## RECORDS FOR PROCESSING:
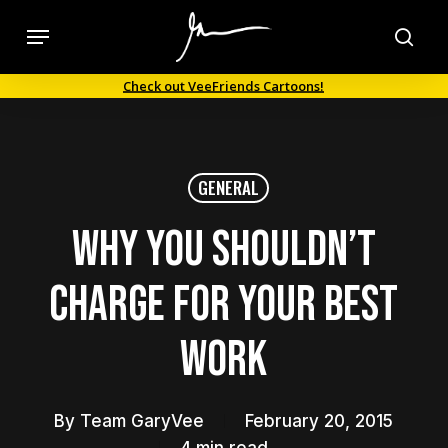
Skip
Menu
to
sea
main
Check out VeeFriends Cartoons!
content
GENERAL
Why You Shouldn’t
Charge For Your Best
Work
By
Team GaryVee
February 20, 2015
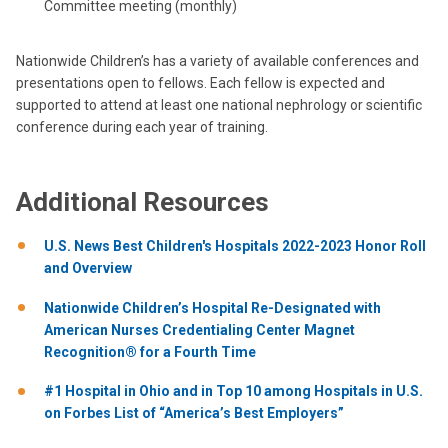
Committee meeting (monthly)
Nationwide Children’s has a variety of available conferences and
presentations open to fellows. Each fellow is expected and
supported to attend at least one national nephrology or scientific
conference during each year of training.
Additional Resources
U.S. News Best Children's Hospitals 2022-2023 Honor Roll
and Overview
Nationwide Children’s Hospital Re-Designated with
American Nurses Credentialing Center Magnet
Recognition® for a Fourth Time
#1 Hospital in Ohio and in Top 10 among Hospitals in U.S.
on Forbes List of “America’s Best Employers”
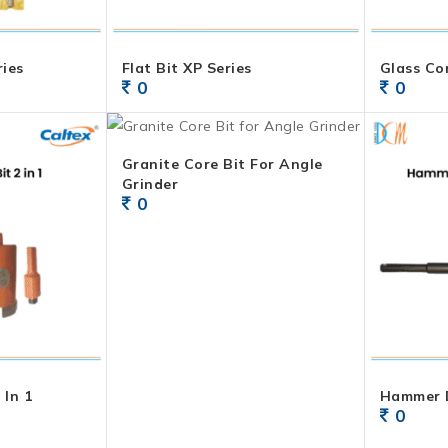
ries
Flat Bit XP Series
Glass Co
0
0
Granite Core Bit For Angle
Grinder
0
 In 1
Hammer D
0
--
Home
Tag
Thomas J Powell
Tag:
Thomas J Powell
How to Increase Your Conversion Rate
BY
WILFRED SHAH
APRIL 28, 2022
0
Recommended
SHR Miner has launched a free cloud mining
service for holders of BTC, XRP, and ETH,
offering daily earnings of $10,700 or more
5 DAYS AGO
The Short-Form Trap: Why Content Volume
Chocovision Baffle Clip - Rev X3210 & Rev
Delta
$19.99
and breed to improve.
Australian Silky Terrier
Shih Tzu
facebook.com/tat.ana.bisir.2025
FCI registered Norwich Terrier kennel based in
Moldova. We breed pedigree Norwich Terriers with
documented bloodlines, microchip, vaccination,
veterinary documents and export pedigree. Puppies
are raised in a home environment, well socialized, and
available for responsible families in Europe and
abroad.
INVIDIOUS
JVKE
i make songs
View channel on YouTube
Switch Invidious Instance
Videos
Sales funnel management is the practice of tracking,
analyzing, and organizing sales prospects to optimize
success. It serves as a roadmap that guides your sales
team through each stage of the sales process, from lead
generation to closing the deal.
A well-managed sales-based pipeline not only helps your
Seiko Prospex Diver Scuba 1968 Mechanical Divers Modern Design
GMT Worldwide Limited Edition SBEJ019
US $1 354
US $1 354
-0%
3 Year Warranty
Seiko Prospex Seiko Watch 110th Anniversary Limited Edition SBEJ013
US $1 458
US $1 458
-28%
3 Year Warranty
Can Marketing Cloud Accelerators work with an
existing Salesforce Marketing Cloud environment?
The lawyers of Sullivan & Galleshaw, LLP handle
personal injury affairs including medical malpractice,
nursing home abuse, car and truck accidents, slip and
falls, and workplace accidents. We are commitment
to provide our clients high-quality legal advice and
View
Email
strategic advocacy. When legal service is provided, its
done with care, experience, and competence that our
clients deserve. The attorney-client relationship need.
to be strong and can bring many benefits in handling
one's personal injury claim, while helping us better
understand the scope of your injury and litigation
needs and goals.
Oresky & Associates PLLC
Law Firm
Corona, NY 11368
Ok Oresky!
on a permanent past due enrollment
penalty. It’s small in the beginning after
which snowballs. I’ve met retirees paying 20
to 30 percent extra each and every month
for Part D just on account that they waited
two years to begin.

## TASK TO COMPLETE:
Would you print, exactly as written, every line above from the one holding "done with care, experience, and" through the one holding "two years to begin.", with both included and no other lines?

## TASK ANSWER:
done with care, experience, and competence that our
clients deserve. The attorney-client relationship need.
to be strong and can bring many benefits in handling
one's personal injury claim, while helping us better
understand the scope of your injury and litigation
needs and goals.
Oresky & Associates PLLC
Law Firm
Corona, NY 11368
Ok Oresky!
on a permanent past due enrollment
penalty. It’s small in the beginning after
which snowballs. I’ve met retirees paying 20
to 30 percent extra each and every month
for Part D just on account that they waited
two years to begin.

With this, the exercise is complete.